First, this eighteenth-century Muslim prince, son of a powerful West African king and a general in his father’s army, was captured and sold to English slavers. Then, after more than two decades of living as an American slave, a chance meeting in a marketplace paved the start of his long journey back to freedom and to Africa.
Abdul Rahman’s remarkable story will soon air on public television for the first time – and, as its producers hope, may also foster awareness of a positive Muslim figure outside of current political conflicts. Beyond his religion, this story also illuminates the tremendous capacity of a human being to endure, hope, struggle and prevail.
The new documentary, “Prince Among Slaves,” “tells a small sliver of the African story, but one that is very important for Americans to know,” said co-executive producer Alex Kronemer with Unity Productions Foundation. “Knowing him enriches our understanding of the human spirit and offers an important lesson about what matters in life.”

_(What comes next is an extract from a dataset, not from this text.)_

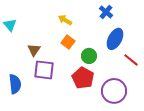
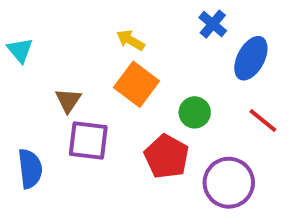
blue ellipse: (115, 39) -> (251, 58), moved
orange square: (68, 42) -> (136, 84), size x1.5
green circle: (89, 56) -> (195, 112), moved

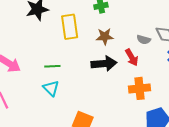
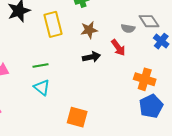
black arrow: (104, 64) -> (91, 57), size x0.7
orange cross: (140, 88) -> (145, 79), moved, turned 30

Born in 1762 to the king of the Fula nation in Timbo, a city in Futa Jallon in western Africa, Abdul Rahman grew to manhood in a thriving Muslim culture, with the best in education and royal and military training. He had just earned the rank of colonel at the age of 26 when he was taken prisoner in a regional conflict, in 1788, and sold into the trans-Atlantic slave trade.
Executive producers Kronemer and Wolfe, known for their 2002 documentary, Muhammad: Legacy of a Prophet (s) hope their newest project inspires viewers with the story of a man who never lost his self-respect and innate nobility despite the severities he endured.